E450: High-Pressure Rheological Study With Synchrotron X-Ray Diffraction

E450

High-Pressures Rheological Study with Synchrotron X-Ray Diffraction. H. Mao, J. Shu, R. J. Hemley (Center for High Pressure Research and Geophysical Laboratory, Carnegie Institution of Washington), A. K. Singh (Material Science Division, National Aeronautical Laboratory, INDIA)
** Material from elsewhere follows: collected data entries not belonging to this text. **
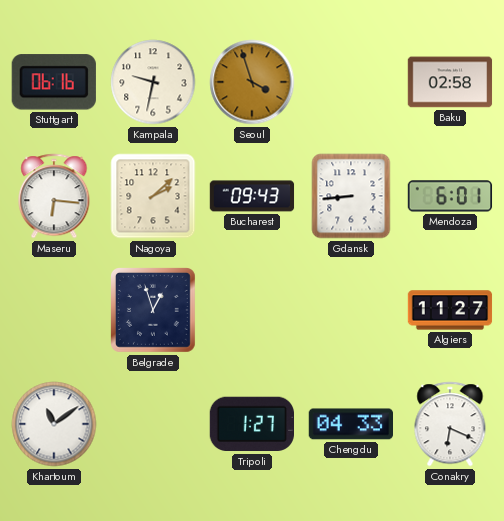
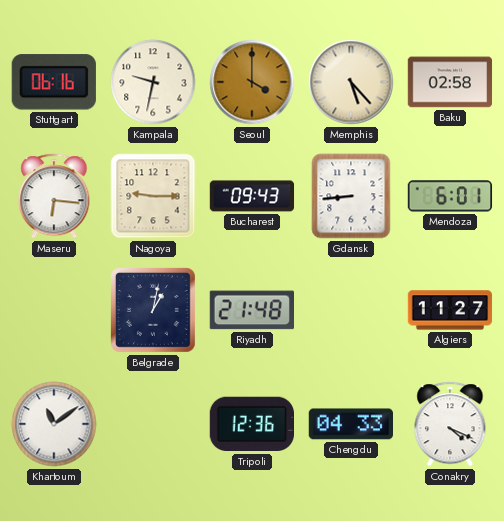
Seoul: 3:57 -> 4:00
Memphis: none -> 5:23
Nagoya: 2:08 -> 9:15
Belgrade: 12:57 -> 1:02
Riyadh: none -> 21:48
Tripoli: 1:27 -> 12:36
Conakry: 6:19 -> 4:19
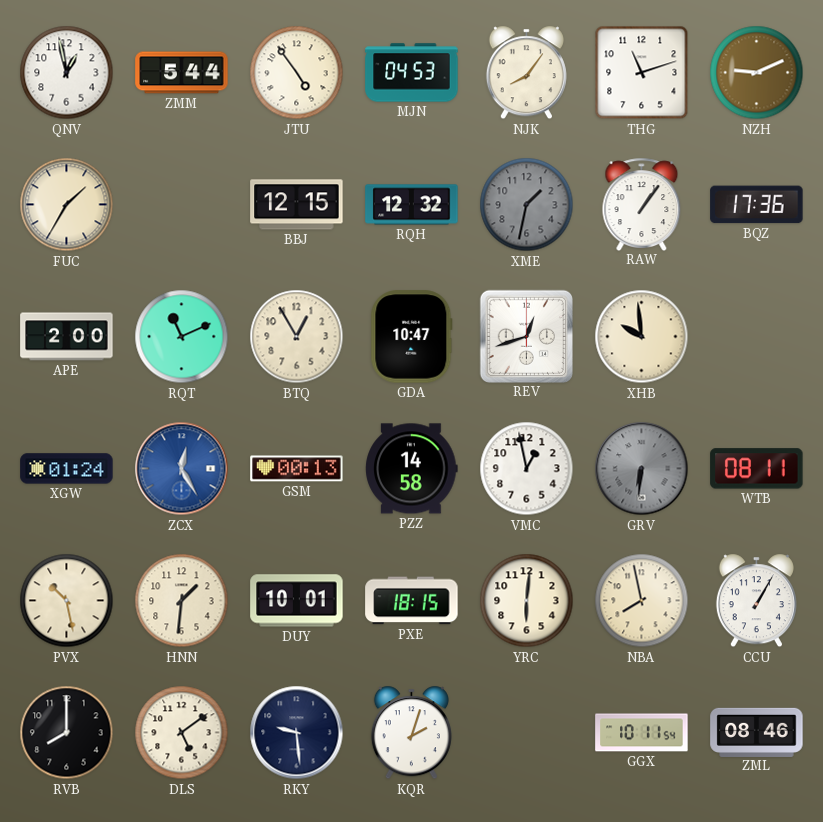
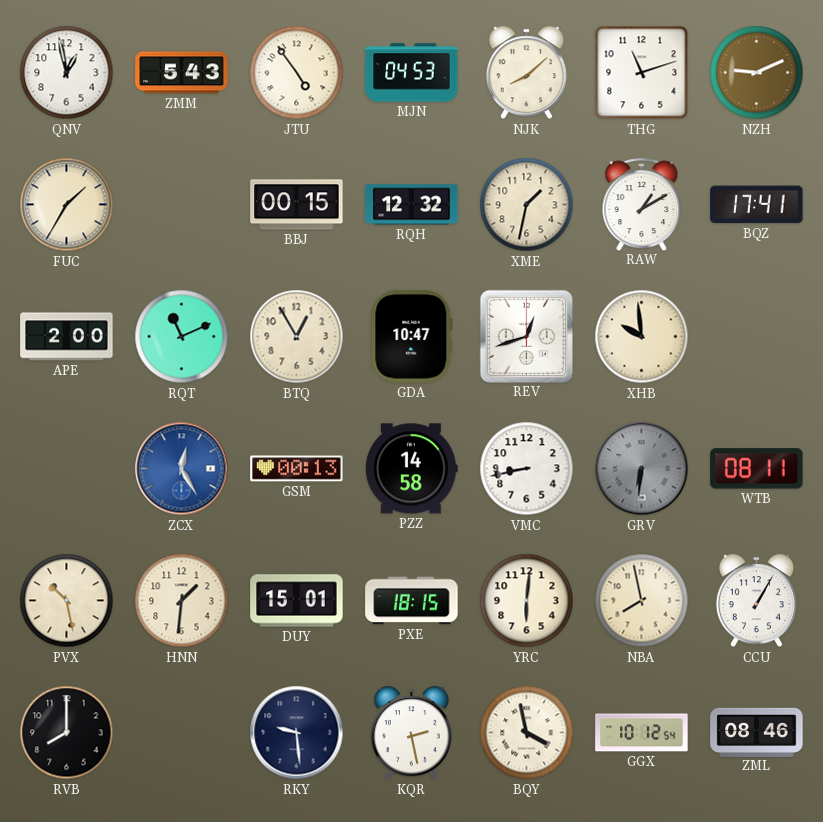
ZMM: 5:44 -> 5:43
NJK: 8:06 -> 8:08
BBJ: 12:15 -> 00:15
XME dial: grey -> cream
RAW: 1:06 -> 1:10
BQZ: 17:36 -> 17:41
XGW: 01:24 -> none
VMC: 12:58 -> 8:43
DUY: 10:01 -> 15:01
DLS: 5:09 -> none
KQR: 2:03 -> 2:28
BQY: none -> 3:58
GGX: 10:11 -> 10:12
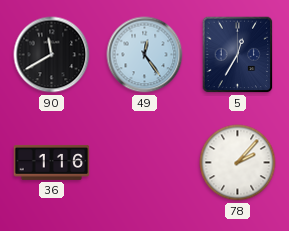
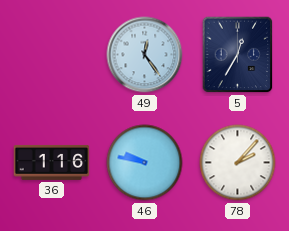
90: 11:40 -> none
46: none -> 9:47
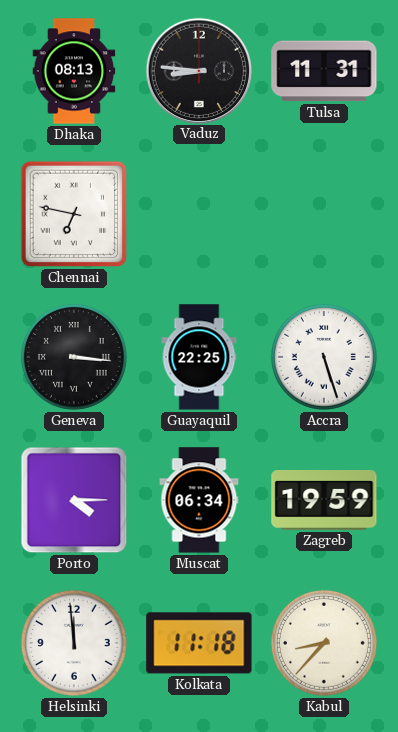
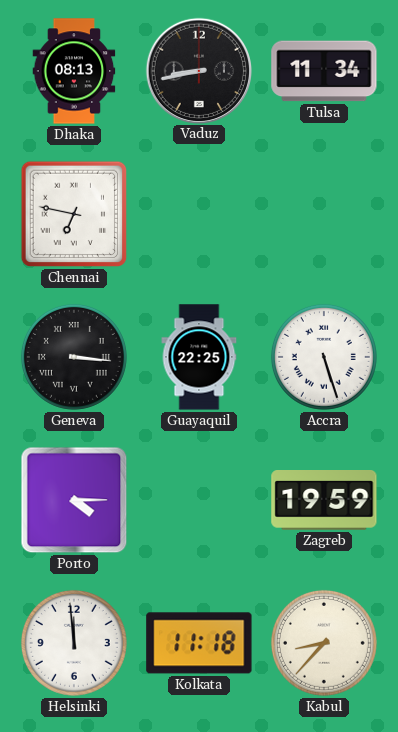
Vaduz: 8:46 -> 8:43
Tulsa: 11:31 -> 11:34
Muscat: 06:34 -> none
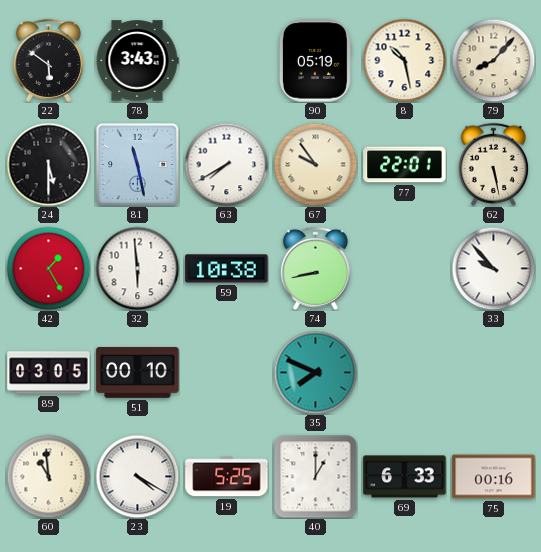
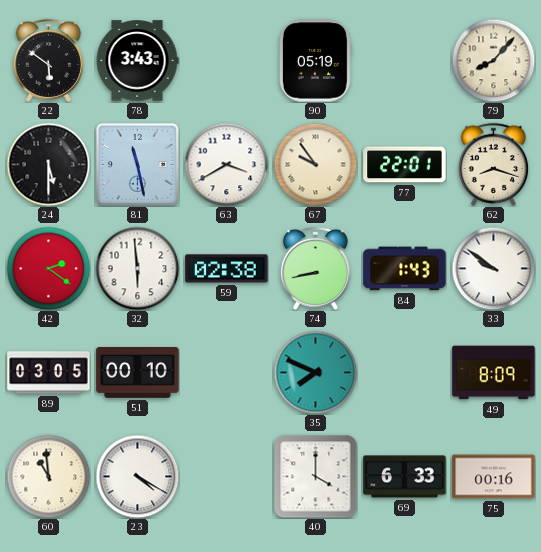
8: 10:28 -> none
63: 7:40 -> 3:40
62: 5:28 -> 8:18
42: 1:25 -> 2:21
59: 10:38 -> 02:38
84: none -> 1:43
33: 9:53 -> 9:51
49: none -> 8:09
19: 5:25 -> none
40: 1:00 -> 4:00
Rheological properties of hcp-Fe, including its preferred crystallographic orientation, shear strength, and single-crystal elasticity tensor, have been studied as a function of pressure to 220 GPa with a novel x-ray diffraction method. We apply uniaxial stress on samples in a diamond cell and measure strains with energy dispersive x-ray diffraction (EDXD) at superconducting wiggler beamline of the National Synchrotron Light Source. X-ray transparent beryllium gasket provide access for the EDXD probe of the polycrystalline Fe sample in a full 180deg. of [phi], the angle between the unique stress axis (diamond-cell axis) and the vector of the diffraction planes. At each [phi], EDXD pattern for all crystallographic orientations (hkl) are obtained. Relative intensity of EDXD peaks as a function of [phi] reveals the preferred orientation of the polycrystalline sample. As the sample flows in the radial direction perpendicular to the uniaxial stress, the intensity of the 002 reflection of the hcp-Fe reaches a maximum at [phi] = 0deg. and a minimum at [phi] = 90deg., indicating the c-axis of hcp-Fe preferentially aligns with the maximum stress direction and the a-axis aligns with the maximum shear (flow) direction. The dependence of d-spacings as a function of [phi] and hkl provide information of strength and elasticity. By fitting the equation d_hkl to d_hkl = d_0hk1 [1 - F_hkl (1 - 3cos²f)], the parameter F _hkl is determined as a function of hkl . With additional constraints provided by hydrostatic x-ray diffraction data, the full elastic tensors can be determined. The elasticity tensor and acoustic anisotropy of the hcp-Fe show notable differences with recent theoretical predictions, the elastic wave velocities calculated from the experimental tensor show a much stronger anisotropy. In addition, the compressional wave velocity reaches a maximum at 45deg. rather than along the a or c axis. The surprising finding of a large body-diagonal elastic anisotropy points out the need to re-examine models for the seismic velocity anisotropy of the Earth inner core and to further improve the theoretical treatment of iron.